Die tote Hummel unter der Kirchenbank

Die tote Hummel unter der Kirchenbank
warum Rüdi immer in die Kirche geht

Rüdi ist gekommen, sie hat einen Weg über den Friedhof, wo Papa liegt und immer noch seufzt - nur sonntags lacht er. Sie ist vorbei an der Nachbarin Elsa, die im Treppenhaus wacht und den Rädern die Luft abdrückt, wenn sie zu lange stehen, sie ist vorbei an Marguerita, die ins Haus gezogen ist, wer weiß woher - nachts hört man das Trappeln ihrer nackten Füße im Takt.

Auch Funny ist da, der mit den verdrehten Wörtern, der reimen kann ohne Anlauf. Ich geh an den Fluss sagt er - auch wenn ich nicht muss. Rüdi mag Funny, und beide sitzen in der Kirche nebeneinander, aber nicht direkt, sondern zwischen ihnen der Mittelgang, damit es knistert, wenn sie sich ansehen. Das mögen sie, giecksen und schauen gleich wieder weg.

Auch Ahmed ist gekommen, der mit dem Schimmer in den Augen, die haben gesehen, was man im Leben nicht sehen soll. Aber nun ist es so, und er kommt immer wieder. Und bald tauft ihn die Pfarrerin, weil er es wollte und weil er es satt hat, das von gestern, das alles, satt bis zu den Augen.

Auch die alten Schmitzes sind da, sie kommen nicht oft, sie helfen dem Sohn vom Piet beim Rechnenlernen und der Marguerita beim deutschen Sprechenlernen, und Rüdi war auch schon bei ihnen, als ihr Hund morgens tot im Garten lag. Da kann man weinen und bekommt Kakao.

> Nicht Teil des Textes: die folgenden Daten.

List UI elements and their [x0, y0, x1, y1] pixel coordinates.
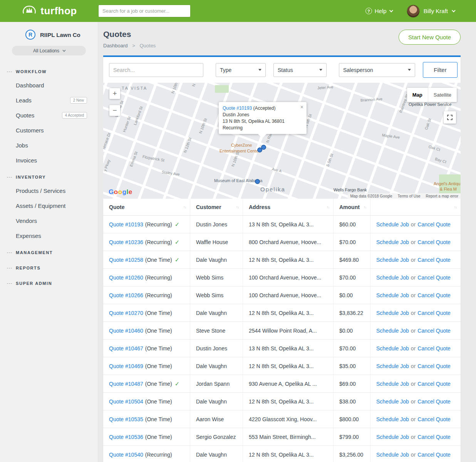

Die Pfarrerin kommt auch gleich. Sie hat lange, schöne Haare, so wie aus Bronze, sie steckt sie nicht hoch, sie lässt sie laufen. Das hilft schon, wenn man sie sieht in ihrem großen Schwarzen.

Da denkt man, es tut sich was mit den Leibern in der Kirche.

Es riecht ein bisschen wie in Piets Keller hier, wo nie gelüftet wird. Eine Hummel liegt rücklings unter der vorderen Bank.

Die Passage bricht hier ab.